Exact transcription of the data below is required, without the images.
━━ INFORMATION ━━
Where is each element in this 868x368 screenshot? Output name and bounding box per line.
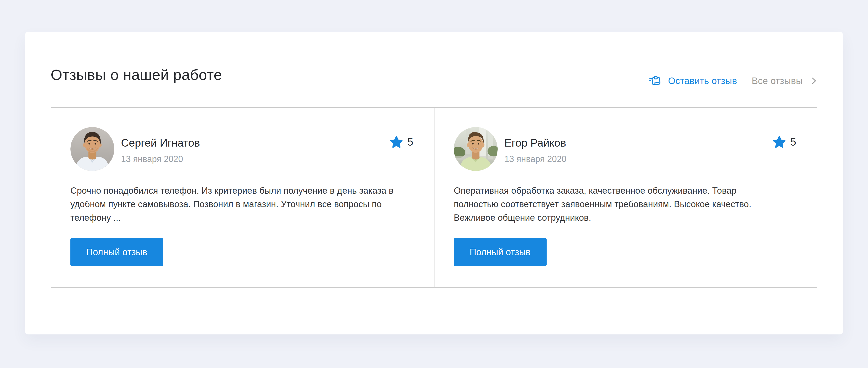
review-card: Сергей Игнатов 13 января 2020 5 Срочно п… (51, 108, 434, 287)
section-title: Отзывы о нашей работе (51, 66, 222, 83)
review-rating: 5 (773, 135, 796, 148)
package-delivery-icon (649, 74, 662, 87)
rating-value: 5 (407, 135, 413, 148)
chevron-right-icon (811, 77, 817, 85)
review-text: Оперативная обработка заказа, качественн… (454, 184, 779, 225)
reviewer-info: Сергей Игнатов 13 января 2020 (121, 137, 200, 164)
review-rating: 5 (390, 135, 413, 148)
all-reviews-label: Все отзывы (752, 76, 803, 86)
review-text: Срочно понадобился телефон. Из критериев… (70, 184, 396, 225)
reviewer-name: Сергей Игнатов (121, 137, 200, 149)
header-links: Оставить отзыв Все отзывы (649, 74, 817, 87)
review-cards: Сергей Игнатов 13 января 2020 5 Срочно п… (51, 107, 817, 288)
rating-value: 5 (790, 135, 796, 148)
reviewer-avatar (454, 127, 498, 171)
reviewer-name: Егор Райков (504, 137, 566, 149)
full-review-button[interactable]: Полный отзыв (454, 238, 547, 266)
star-icon (390, 136, 403, 148)
leave-review-link[interactable]: Оставить отзыв (649, 74, 737, 87)
star-icon (773, 136, 785, 148)
reviewer-avatar (70, 127, 114, 171)
review-date: 13 января 2020 (504, 154, 566, 164)
reviewer-info: Егор Райков 13 января 2020 (504, 137, 566, 164)
leave-review-label: Оставить отзыв (668, 76, 737, 86)
review-card: Егор Райков 13 января 2020 5 Оперативная… (434, 108, 817, 287)
review-card-header: Сергей Игнатов 13 января 2020 5 (70, 127, 413, 171)
reviews-panel: Отзывы о нашей работе Оставить отзыв (25, 32, 843, 334)
review-card-header: Егор Райков 13 января 2020 5 (454, 127, 796, 171)
full-review-button[interactable]: Полный отзыв (70, 238, 163, 266)
all-reviews-link[interactable]: Все отзывы (752, 76, 817, 86)
reviews-header: Отзывы о нашей работе Оставить отзыв (25, 62, 843, 87)
review-date: 13 января 2020 (121, 154, 200, 164)
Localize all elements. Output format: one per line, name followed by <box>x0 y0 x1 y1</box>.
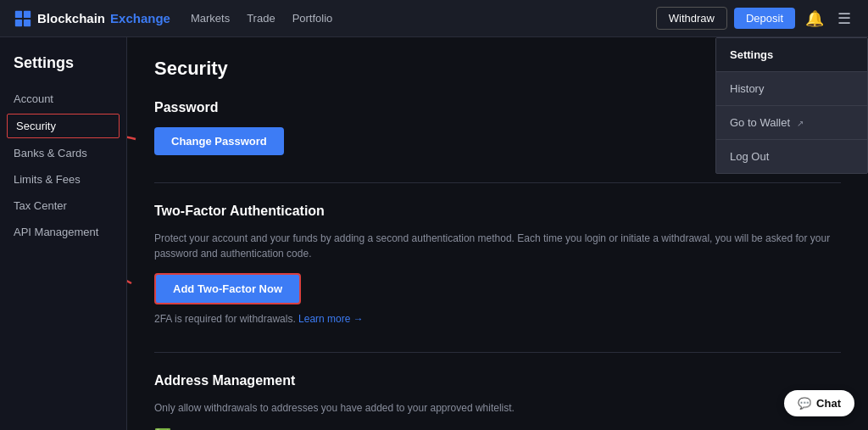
sidebar: Settings Account Security Banks & Cards … <box>0 37 127 430</box>
change-password-button[interactable]: Change Password <box>154 127 284 155</box>
nav-portfolio[interactable]: Portfolio <box>292 12 333 25</box>
nav-markets[interactable]: Markets <box>191 12 230 25</box>
chat-label: Chat <box>816 397 841 410</box>
divider-1 <box>154 182 841 183</box>
dropdown-menu: Settings History Go to Wallet ↗ Log Out <box>715 37 868 174</box>
sidebar-item-security[interactable]: Security <box>7 114 120 138</box>
blockchain-icon <box>14 9 32 28</box>
main-nav: Markets Trade Portfolio <box>191 12 332 25</box>
learn-more-link[interactable]: Learn more → <box>298 313 364 325</box>
tfa-section: Two-Factor Authentication Protect your a… <box>154 204 841 325</box>
header: Blockchain Exchange Markets Trade Portfo… <box>0 0 868 37</box>
tfa-desc: Protect your account and your funds by a… <box>154 231 841 261</box>
sidebar-item-account[interactable]: Account <box>0 86 126 112</box>
sidebar-item-tax[interactable]: Tax Center <box>0 193 126 219</box>
nav-trade[interactable]: Trade <box>247 12 275 25</box>
tfa-note: 2FA is required for withdrawals. Learn m… <box>154 313 841 325</box>
svg-rect-0 <box>15 10 22 17</box>
menu-icon[interactable]: ☰ <box>834 6 854 31</box>
chat-button[interactable]: 💬 Chat <box>784 390 854 416</box>
divider-2 <box>154 352 841 353</box>
notification-icon[interactable]: 🔔 <box>802 6 827 31</box>
arrow-to-security <box>127 114 144 165</box>
svg-rect-1 <box>24 10 31 17</box>
dropdown-wallet[interactable]: Go to Wallet ↗ <box>716 106 867 140</box>
address-title: Address Management <box>154 373 841 388</box>
tfa-title: Two-Factor Authentication <box>154 204 841 219</box>
sidebar-title: Settings <box>0 54 126 86</box>
logo-text-exchange: Exchange <box>110 11 170 25</box>
address-desc: Only allow withdrawals to addresses you … <box>154 400 841 416</box>
header-left: Blockchain Exchange Markets Trade Portfo… <box>14 9 332 28</box>
address-section: Address Management Only allow withdrawal… <box>154 373 841 430</box>
external-link-icon: ↗ <box>797 119 804 128</box>
logo-text-blockchain: Blockchain <box>37 11 105 25</box>
dropdown-settings[interactable]: Settings <box>716 38 867 72</box>
arrow-to-2fa <box>127 232 144 292</box>
chat-icon: 💬 <box>798 397 811 410</box>
svg-rect-3 <box>24 19 31 25</box>
add-2fa-button[interactable]: Add Two-Factor Now <box>154 273 301 304</box>
sidebar-item-api[interactable]: API Management <box>0 219 126 245</box>
sidebar-item-limits[interactable]: Limits & Fees <box>0 166 126 193</box>
withdraw-button[interactable]: Withdraw <box>656 7 727 30</box>
dropdown-logout[interactable]: Log Out <box>716 140 867 173</box>
svg-rect-2 <box>15 19 22 25</box>
dropdown-history[interactable]: History <box>716 72 867 106</box>
logo: Blockchain Exchange <box>14 9 170 28</box>
sidebar-item-banks[interactable]: Banks & Cards <box>0 140 126 166</box>
header-right: Withdraw Deposit 🔔 ☰ <box>656 6 854 31</box>
deposit-button[interactable]: Deposit <box>734 8 795 29</box>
━━━
◆ OUTPUT OF THE TASK ◆
Where is each element in this 868x368 screenshot? Output name and bounding box per line.
review-card: Сергей Игнатов 13 января 2020 5 Срочно п… (51, 108, 434, 287)
section-title: Отзывы о нашей работе (51, 66, 222, 83)
review-rating: 5 (773, 135, 796, 148)
package-delivery-icon (649, 74, 662, 87)
rating-value: 5 (407, 135, 413, 148)
chevron-right-icon (811, 77, 817, 85)
review-text: Оперативная обработка заказа, качественн… (454, 184, 779, 225)
reviewer-info: Сергей Игнатов 13 января 2020 (121, 137, 200, 164)
review-rating: 5 (390, 135, 413, 148)
all-reviews-label: Все отзывы (752, 76, 803, 86)
review-text: Срочно понадобился телефон. Из критериев… (70, 184, 396, 225)
reviewer-name: Сергей Игнатов (121, 137, 200, 149)
header-links: Оставить отзыв Все отзывы (649, 74, 817, 87)
review-cards: Сергей Игнатов 13 января 2020 5 Срочно п… (51, 107, 817, 288)
rating-value: 5 (790, 135, 796, 148)
reviewer-avatar (454, 127, 498, 171)
reviewer-name: Егор Райков (504, 137, 566, 149)
full-review-button[interactable]: Полный отзыв (454, 238, 547, 266)
star-icon (390, 136, 403, 148)
leave-review-link[interactable]: Оставить отзыв (649, 74, 737, 87)
star-icon (773, 136, 785, 148)
reviewer-avatar (70, 127, 114, 171)
review-date: 13 января 2020 (504, 154, 566, 164)
reviewer-info: Егор Райков 13 января 2020 (504, 137, 566, 164)
leave-review-label: Оставить отзыв (668, 76, 737, 86)
review-card: Егор Райков 13 января 2020 5 Оперативная… (434, 108, 817, 287)
review-card-header: Сергей Игнатов 13 января 2020 5 (70, 127, 413, 171)
reviews-panel: Отзывы о нашей работе Оставить отзыв (25, 32, 843, 334)
review-card-header: Егор Райков 13 января 2020 5 (454, 127, 796, 171)
full-review-button[interactable]: Полный отзыв (70, 238, 163, 266)
all-reviews-link[interactable]: Все отзывы (752, 76, 817, 86)
reviews-header: Отзывы о нашей работе Оставить отзыв (25, 62, 843, 87)
review-date: 13 января 2020 (121, 154, 200, 164)
Localize all elements. Output format: one per line, name followed by <box>x0 y0 x1 y1</box>.
sidebar: Settings Account Security Banks & Cards … <box>0 37 127 430</box>
change-password-button[interactable]: Change Password <box>154 127 284 155</box>
nav-portfolio[interactable]: Portfolio <box>292 12 333 25</box>
nav-markets[interactable]: Markets <box>191 12 230 25</box>
chat-label: Chat <box>816 397 841 410</box>
divider-1 <box>154 182 841 183</box>
dropdown-menu: Settings History Go to Wallet ↗ Log Out <box>715 37 868 174</box>
sidebar-item-security[interactable]: Security <box>7 114 120 138</box>
blockchain-icon <box>14 9 32 28</box>
main-nav: Markets Trade Portfolio <box>191 12 332 25</box>
learn-more-link[interactable]: Learn more → <box>298 313 364 325</box>
tfa-section: Two-Factor Authentication Protect your a… <box>154 204 841 325</box>
header: Blockchain Exchange Markets Trade Portfo… <box>0 0 868 37</box>
tfa-desc: Protect your account and your funds by a… <box>154 231 841 261</box>
sidebar-item-account[interactable]: Account <box>0 86 126 112</box>
sidebar-item-tax[interactable]: Tax Center <box>0 193 126 219</box>
nav-trade[interactable]: Trade <box>247 12 275 25</box>
tfa-note: 2FA is required for withdrawals. Learn m… <box>154 313 841 325</box>
svg-rect-0 <box>15 10 22 17</box>
menu-icon[interactable]: ☰ <box>834 6 854 31</box>
chat-button[interactable]: 💬 Chat <box>784 390 854 416</box>
divider-2 <box>154 352 841 353</box>
notification-icon[interactable]: 🔔 <box>802 6 827 31</box>
arrow-to-security <box>127 114 144 165</box>
svg-rect-1 <box>24 10 31 17</box>
dropdown-wallet[interactable]: Go to Wallet ↗ <box>716 106 867 140</box>
address-title: Address Management <box>154 373 841 388</box>
tfa-title: Two-Factor Authentication <box>154 204 841 219</box>
sidebar-title: Settings <box>0 54 126 86</box>
logo-text-exchange: Exchange <box>110 11 170 25</box>
address-desc: Only allow withdrawals to addresses you … <box>154 400 841 416</box>
header-left: Blockchain Exchange Markets Trade Portfo… <box>14 9 332 28</box>
address-section: Address Management Only allow withdrawal… <box>154 373 841 430</box>
external-link-icon: ↗ <box>797 119 804 128</box>
logo-text-blockchain: Blockchain <box>37 11 105 25</box>
dropdown-settings[interactable]: Settings <box>716 38 867 72</box>
arrow-to-2fa <box>127 232 144 292</box>
chat-icon: 💬 <box>798 397 811 410</box>
svg-rect-3 <box>24 19 31 25</box>
add-2fa-button[interactable]: Add Two-Factor Now <box>154 273 301 304</box>
sidebar-item-api[interactable]: API Management <box>0 219 126 245</box>
sidebar-item-limits[interactable]: Limits & Fees <box>0 166 126 193</box>
withdraw-button[interactable]: Withdraw <box>656 7 727 30</box>
dropdown-logout[interactable]: Log Out <box>716 140 867 173</box>
svg-rect-2 <box>15 19 22 25</box>
dropdown-history[interactable]: History <box>716 72 867 106</box>
logo: Blockchain Exchange <box>14 9 170 28</box>
sidebar-item-banks[interactable]: Banks & Cards <box>0 140 126 166</box>
header-right: Withdraw Deposit 🔔 ☰ <box>656 6 854 31</box>
deposit-button[interactable]: Deposit <box>734 8 795 29</box>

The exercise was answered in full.